*Document layout detection data:*
>>>

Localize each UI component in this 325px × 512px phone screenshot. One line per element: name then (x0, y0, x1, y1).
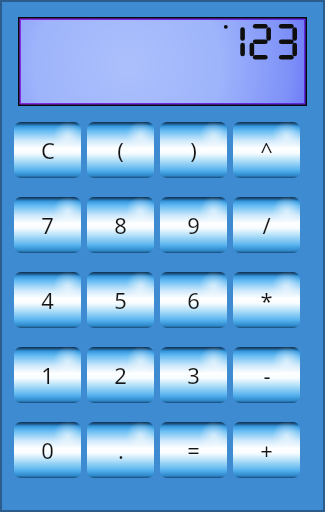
staticText: 9 (187, 210, 200, 240)
staticText: 7 (41, 210, 54, 240)
button[interactable]: 7 (14, 197, 81, 253)
button[interactable]: 4 (14, 272, 81, 328)
button[interactable]: 6 (160, 272, 227, 328)
button[interactable]: Clear (14, 122, 81, 178)
staticText: 4 (41, 285, 54, 315)
staticText: 2 (114, 360, 127, 390)
button[interactable]: 0 (14, 422, 81, 478)
button[interactable]: Close parenthesis (160, 122, 227, 178)
staticText: * (260, 285, 273, 315)
button[interactable]: Decimal point (87, 422, 154, 478)
staticText: ( (117, 135, 124, 165)
staticText: 3 (187, 360, 200, 390)
staticText: ) (190, 135, 197, 165)
button[interactable]: Divide (233, 197, 300, 253)
button[interactable]: 9 (160, 197, 227, 253)
staticText: 1 (41, 360, 54, 390)
staticText: = (187, 435, 200, 465)
staticText: 6 (187, 285, 200, 315)
staticText: 5 (114, 285, 127, 315)
button[interactable]: Open parenthesis (87, 122, 154, 178)
button[interactable]: Equals (160, 422, 227, 478)
staticText: + (260, 435, 273, 465)
button[interactable]: Power (233, 122, 300, 178)
button[interactable]: 2 (87, 347, 154, 403)
staticText: ^ (260, 135, 273, 165)
button[interactable]: 5 (87, 272, 154, 328)
button[interactable]: 3 (160, 347, 227, 403)
staticText: 8 (114, 210, 127, 240)
button[interactable]: Minus (233, 347, 300, 403)
staticText: C (41, 135, 55, 165)
staticText: 0 (41, 435, 54, 465)
staticText: . (118, 435, 124, 465)
button[interactable]: 8 (87, 197, 154, 253)
button[interactable]: 1 (14, 347, 81, 403)
button[interactable]: Multiply (233, 272, 300, 328)
button[interactable]: Plus (233, 422, 300, 478)
staticText: / (262, 210, 271, 240)
staticText: - (263, 360, 271, 390)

<<<

*Activity:*
Omit the pictures and restate the rest of the records verbatim.

*Solved problem:*
Localize each UI component in this 325px × 512px phone screenshot. One line per element: name then (x0, y0, x1, y1).
staticText: 9 (187, 210, 200, 240)
staticText: 7 (41, 210, 54, 240)
button[interactable]: 7 (14, 197, 81, 253)
button[interactable]: 4 (14, 272, 81, 328)
button[interactable]: 6 (160, 272, 227, 328)
button[interactable]: Clear (14, 122, 81, 178)
staticText: 4 (41, 285, 54, 315)
staticText: 2 (114, 360, 127, 390)
button[interactable]: 0 (14, 422, 81, 478)
button[interactable]: Close parenthesis (160, 122, 227, 178)
staticText: * (260, 285, 273, 315)
button[interactable]: Decimal point (87, 422, 154, 478)
staticText: ( (117, 135, 124, 165)
staticText: 3 (187, 360, 200, 390)
staticText: ) (190, 135, 197, 165)
button[interactable]: Divide (233, 197, 300, 253)
button[interactable]: 9 (160, 197, 227, 253)
staticText: 1 (41, 360, 54, 390)
staticText: = (187, 435, 200, 465)
staticText: 6 (187, 285, 200, 315)
staticText: 5 (114, 285, 127, 315)
button[interactable]: Open parenthesis (87, 122, 154, 178)
button[interactable]: Equals (160, 422, 227, 478)
staticText: + (260, 435, 273, 465)
button[interactable]: Power (233, 122, 300, 178)
button[interactable]: 2 (87, 347, 154, 403)
staticText: ^ (260, 135, 273, 165)
button[interactable]: 5 (87, 272, 154, 328)
button[interactable]: 3 (160, 347, 227, 403)
staticText: 8 (114, 210, 127, 240)
button[interactable]: Minus (233, 347, 300, 403)
staticText: C (41, 135, 55, 165)
staticText: 0 (41, 435, 54, 465)
staticText: . (118, 435, 124, 465)
button[interactable]: 8 (87, 197, 154, 253)
button[interactable]: 1 (14, 347, 81, 403)
button[interactable]: Multiply (233, 272, 300, 328)
button[interactable]: Plus (233, 422, 300, 478)
staticText: / (262, 210, 271, 240)
staticText: - (263, 360, 271, 390)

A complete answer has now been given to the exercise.